The supporting data from numerous studies is unarguable. For example, an analysis of Gallup World Poll data from seven global regions, shows that ’the effect of skill-use with regard to wellbeing is found to be more substantial than any other job characteristic.’ Data from the International Social Survey Programme shows that good relationships are strongly associated with a sense of purpose and positive emotions which generate employee satisfaction, morale and motivation.
It’s an axiom of business that employee well-being drives productivity. Doubling down on flexible working alone, without comprehensively addressing other critical drivers- autonomy, competence, relatedness and security- will see temporary productivity gains evaporate. What lessons on employee well-being can companies learn from the current crisis to sustain productivity even when work gets back to normal? Whatever normal looks like.
Building well-being as a competitive edge
There is a risk that companies overestimate the short-term impact of the forces buffeting them and overinvest in tactical measures while underinvesting strategically to build well-being as a competitive advantage. The confluence of a new normal at the workplace, a widespread economic melt-down and movements to increase diversity and inclusion have created a unique discontinuity.
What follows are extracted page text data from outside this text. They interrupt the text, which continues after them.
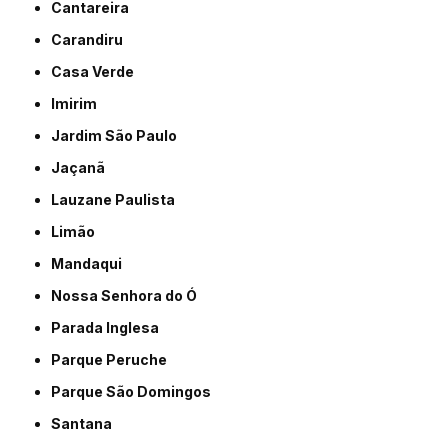
Cantareira
Carandiru
Casa Verde
Imirim
Jardim São Paulo
Jaçanã
Lauzane Paulista
Limão
Mandaqui
Nossa Senhora do Ó
Parada Inglesa
Parque Peruche
Parque São Domingos
Santana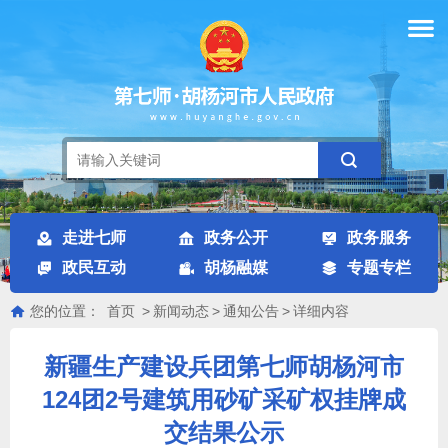
走进七师
政务公开
政务服务
政民互动
胡杨融媒
专题专栏
您的位置：
首页
>
新闻动态
>
通知公告
>
详细内容
新疆生产建设兵团第七师胡杨河市
124团2号建筑用砂矿采矿权挂牌成
交结果公示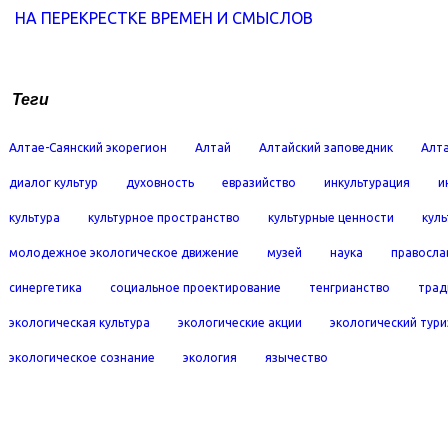
НА ПЕРЕКРЕСТКЕ ВРЕМЕН И СМЫСЛОВ
Теги
Алтае-Саянский экорегион
Алтай
Алтайский заповедник
Алта
диалог культур
духовность
евразийство
инкультурация
и
культура
культурное пространство
культурные ценности
кул
молодежное экологическое движение
музей
наука
правосла
синергетика
социальное проектирование
тенгрианство
трад
экологическая культура
экологические акции
экологический тур
экологическое сознание
экология
язычество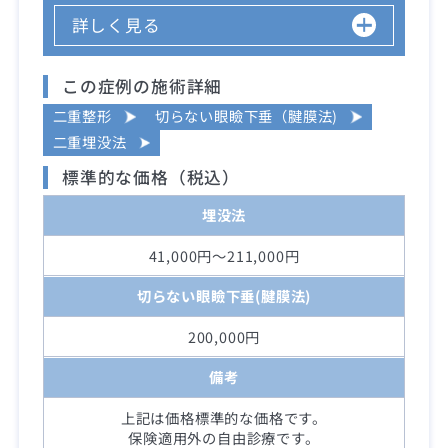
詳しく見る
この症例の施術詳細
二重整形
切らない眼瞼下垂（腱膜法)
二重埋没法
標準的な価格（税込）
埋没法
41,000円～211,000円
切らない眼瞼下垂(腱膜法)
200,000円
備考
上記は価格標準的な価格です。
保険適用外の自由診療です。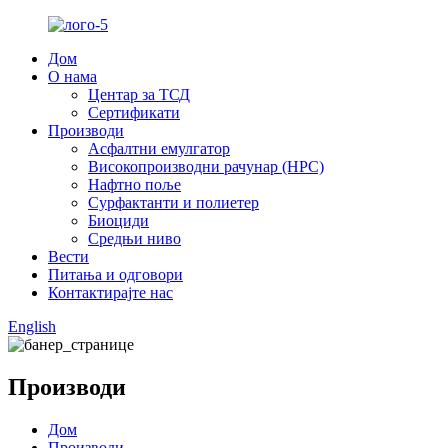
Дом
О нама
Центар за ТСД
Сертификати
Производи
Асфалтни емулгатор
Високопроизводни рачунар (HPC)
Нафтно поље
Сурфактанти и полиетер
Биоциди
Средњи ниво
Вести
Питања и одговори
Контактирајте нас
English
Производи
Дом
Производи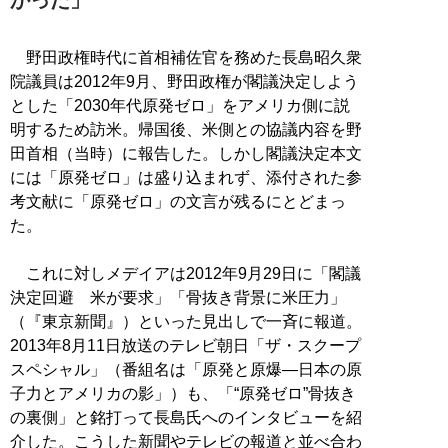
野田政権時代に首相補佐官を務めた長島昭久衆
院議員は2012年9月、野田政権が閣議決定しよう
とした「2030年代原発ゼロ」をアメリカ側に説
明するため訪米。帰国後、米側との協議内容を野
田首相（当時）に報告した。しかし閣議決定本文
には「原発ゼロ」は盛り込まれず、添付された参
考文献に「原発ゼロ」の文言が残るにとどまっ
た。
これに対しメデイアは2012年9月29日に「閣議
決定回避 米が要求」「骨抜き背景に米圧力」
（『東京新聞』）といった見出しで一斉に報道。
2013年8月11日放送のテレビ朝日「ザ・スクープ
スペシャル」（番組名は「原発と原爆―日本の原
子力とアメリカの影」）も、「“原発ゼロ”骨抜き
の裏側」と銘打って長島氏へのインタビューを紹
介した。こうした新聞やテレビの報道と並べ合わ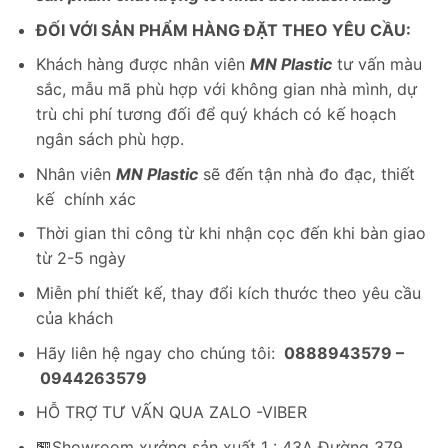
ĐỐI VỚI SẢN PHẨM HÀNG ĐẶT THEO YÊU CẦU:
Khách hàng được nhân viên
MN Plastic
tư vấn màu
sắc, mẫu mã phù hợp với không gian nhà mình, dự
trù chi phí tương đối để quý khách có kế hoạch
ngân sách phù hợp.
Nhân viên
MN Plastic
sẽ đến tận nhà đo đạc, thiết
kế chính xác
Thời gian thi công từ khi nhận cọc đến khi bàn giao
từ 2-5 ngày
Miễn phí thiết kế, thay đổi kích thước theo yêu cầu
của khách
Hãy liên hệ ngay cho chúng tôi:
0888943579 –
0944263579
HỖ TRỢ TƯ VẤN QUA ZALO -VIBER
🏪Showroom xưởng sản xuất 1 : 43A Đường 379,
Employees are eager to showcase their skills, automatically match to new opportunities that put these skills to work, build communities, and connect meaningfully with colleagues. The bleak outlook for jobs put a greater onus on acquiring new skills and burnishing credentials. As companies slow down hiring, they are keen to maximise the value of skills in their organisations. Understanding what and where these are, real-time, is a useful starting point. Enabling these possibilities also unlocks employee well-being in a significant way.
With technology, machine learning and design thinking, companies now have the opportunity to build intelligent platforms that create opportunities at the intersection of employee strengths, organisational skill needs, and individual needs and interests. These enable employees to showcase strengths (not just CVs) and interests, match to internal jobs and projects where they will find success, find and become mentors, create rich interest based communities and connect to personalised learning opportunities to remain economically sustainable. Employees become masters of their own well-being and companies enjoy the benefit of sustained productivity improvements.
At Kalido, we use technology and proprietary matching AI to fuel people-powered enterprises. We aspire to drive enterprise productivity by empowering employees to explore, engage and enhance their potential.
Adversity has created a unique opportunity for businesses. Those who seize this moment to invest in employee well-being will be the productivity rockstars of tomorrow.